In a rare victory for a species on the brink of extinction throughout much of its range, a scientific camera trap survey has revealed a marked increase in the tiger population of Nepal’s Parsa Wildlife Reserve. This news comes on International Tiger Day, a day dedicated to recognizing the plight of tigers around the world.
The Government of Nepal’s Department of National Parks and Wildlife Conservation (DNPWC), National Trust for Nature Conservation (NTNC), Panthera, the global wild cat conservation organization, and the Zoological Society of London (ZSL) collaborated to carry out the 2016 population survey in Parsa as part of their ongoing partnership to protect and monitor tigers throughout the lowlands of Nepal.
Nepal’s Director General of the Department of National Parks and Wildlife Conservation Krishna Acharya said, “The tiger population in Parsa Wildlife Reserve has significantly increased since the last census. This is fantastic news for tigers and it demonstrates that Nepal’s dedicated conservation efforts are delivering clear results. Nepal has committed to doubling its tiger population by 2022 and encouraging results like these show that we are on track to achieve that.”
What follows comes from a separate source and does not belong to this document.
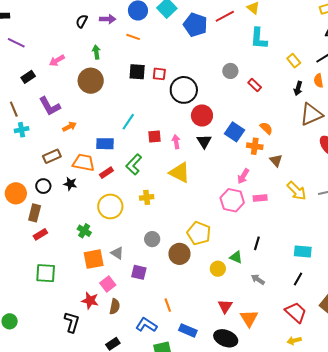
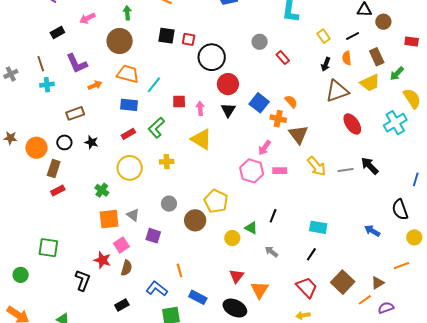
brown triangle: (276, 160) -> (298, 134), size x1.5
orange trapezoid: (84, 163) -> (128, 74), moved
green square: (46, 273) -> (48, 248), moved

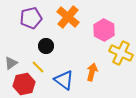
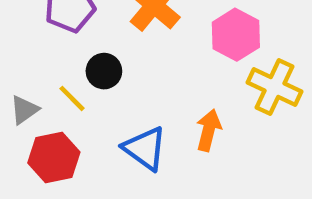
yellow line: (38, 67) -> (72, 98), moved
Panthera Senior Tiger Program Director, Dr. John Goodrich, stated, “The impressive rise in Parsa’s tiger numbers has been fuelled by the natural movement of animals from neighboring Chitwan as conditions in Parsa have improved over the past three years. This is a testament to how law enforcement and strong government leadership can change the game for tigers. At a time when poachers are waging an all-out war against wildlife, Nepal serves as a beacon of hope for the tiger.”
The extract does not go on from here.